--- GIVEN ENTRIES ---

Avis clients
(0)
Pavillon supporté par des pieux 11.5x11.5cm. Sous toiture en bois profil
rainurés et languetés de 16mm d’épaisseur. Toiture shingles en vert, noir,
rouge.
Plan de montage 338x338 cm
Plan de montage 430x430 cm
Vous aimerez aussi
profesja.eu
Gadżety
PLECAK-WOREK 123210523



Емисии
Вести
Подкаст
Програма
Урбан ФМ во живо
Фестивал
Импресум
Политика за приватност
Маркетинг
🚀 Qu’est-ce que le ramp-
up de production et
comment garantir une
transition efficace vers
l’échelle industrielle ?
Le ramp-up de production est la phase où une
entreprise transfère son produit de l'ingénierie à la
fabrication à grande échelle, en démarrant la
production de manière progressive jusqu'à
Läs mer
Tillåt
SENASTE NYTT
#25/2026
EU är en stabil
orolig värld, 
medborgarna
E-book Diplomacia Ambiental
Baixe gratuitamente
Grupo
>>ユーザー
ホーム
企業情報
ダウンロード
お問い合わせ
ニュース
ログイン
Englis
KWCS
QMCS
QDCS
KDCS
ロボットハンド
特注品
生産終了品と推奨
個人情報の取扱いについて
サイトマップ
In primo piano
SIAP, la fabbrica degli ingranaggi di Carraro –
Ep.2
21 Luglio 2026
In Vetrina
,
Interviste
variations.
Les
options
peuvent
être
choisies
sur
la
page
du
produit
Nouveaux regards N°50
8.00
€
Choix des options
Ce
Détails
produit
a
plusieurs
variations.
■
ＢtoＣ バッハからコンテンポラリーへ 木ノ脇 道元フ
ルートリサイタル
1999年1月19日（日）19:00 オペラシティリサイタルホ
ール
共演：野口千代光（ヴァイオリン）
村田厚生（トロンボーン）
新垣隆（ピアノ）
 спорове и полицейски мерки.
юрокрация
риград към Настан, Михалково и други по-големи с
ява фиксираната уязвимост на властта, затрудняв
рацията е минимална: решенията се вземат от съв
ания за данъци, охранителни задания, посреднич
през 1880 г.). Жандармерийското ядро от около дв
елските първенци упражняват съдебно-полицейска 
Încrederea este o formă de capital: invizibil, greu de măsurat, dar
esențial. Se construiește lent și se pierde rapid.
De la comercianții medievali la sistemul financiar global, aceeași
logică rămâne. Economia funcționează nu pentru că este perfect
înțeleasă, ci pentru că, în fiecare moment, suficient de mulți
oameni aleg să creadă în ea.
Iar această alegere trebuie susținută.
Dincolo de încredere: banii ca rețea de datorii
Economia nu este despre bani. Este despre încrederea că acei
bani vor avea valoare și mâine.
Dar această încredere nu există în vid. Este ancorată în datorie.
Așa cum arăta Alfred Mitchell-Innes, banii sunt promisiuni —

---

TASK TO CARRY OUT
When answering, write out each of the lines above exactly as given.

SOLUTION TO THIS TASK
Avis clients
(0)
Pavillon supporté par des pieux 11.5x11.5cm. Sous toiture en bois profil
rainurés et languetés de 16mm d’épaisseur. Toiture shingles en vert, noir,
rouge.
Plan de montage 338x338 cm
Plan de montage 430x430 cm
Vous aimerez aussi
profesja.eu
Gadżety
PLECAK-WOREK 123210523



Емисии
Вести
Подкаст
Програма
Урбан ФМ во живо
Фестивал
Импресум
Политика за приватност
Маркетинг
🚀 Qu’est-ce que le ramp-
up de production et
comment garantir une
transition efficace vers
l’échelle industrielle ?
Le ramp-up de production est la phase où une
entreprise transfère son produit de l'ingénierie à la
fabrication à grande échelle, en démarrant la
production de manière progressive jusqu'à
Läs mer
Tillåt
SENASTE NYTT
#25/2026
EU är en stabil
orolig värld, 
medborgarna
E-book Diplomacia Ambiental
Baixe gratuitamente
Grupo
>>ユーザー
ホーム
企業情報
ダウンロード
お問い合わせ
ニュース
ログイン
Englis
KWCS
QMCS
QDCS
KDCS
ロボットハンド
特注品
生産終了品と推奨
個人情報の取扱いについて
サイトマップ
In primo piano
SIAP, la fabbrica degli ingranaggi di Carraro –
Ep.2
21 Luglio 2026
In Vetrina
,
Interviste
variations.
Les
options
peuvent
être
choisies
sur
la
page
du
produit
Nouveaux regards N°50
8.00
€
Choix des options
Ce
Détails
produit
a
plusieurs
variations.
■
ＢtoＣ バッハからコンテンポラリーへ 木ノ脇 道元フ
ルートリサイタル
1999年1月19日（日）19:00 オペラシティリサイタルホ
ール
共演：野口千代光（ヴァイオリン）
村田厚生（トロンボーン）
新垣隆（ピアノ）
 спорове и полицейски мерки.
юрокрация
риград към Настан, Михалково и други по-големи с
ява фиксираната уязвимост на властта, затрудняв
рацията е минимална: решенията се вземат от съв
ания за данъци, охранителни задания, посреднич
през 1880 г.). Жандармерийското ядро от около дв
елските първенци упражняват съдебно-полицейска 
Încrederea este o formă de capital: invizibil, greu de măsurat, dar
esențial. Se construiește lent și se pierde rapid.
De la comercianții medievali la sistemul financiar global, aceeași
logică rămâne. Economia funcționează nu pentru că este perfect
înțeleasă, ci pentru că, în fiecare moment, suficient de mulți
oameni aleg să creadă în ea.
Iar această alegere trebuie susținută.
Dincolo de încredere: banii ca rețea de datorii
Economia nu este despre bani. Este despre încrederea că acei
bani vor avea valoare și mâine.
Dar această încredere nu există în vid. Este ancorată în datorie.
Așa cum arăta Alfred Mitchell-Innes, banii sunt promisiuni —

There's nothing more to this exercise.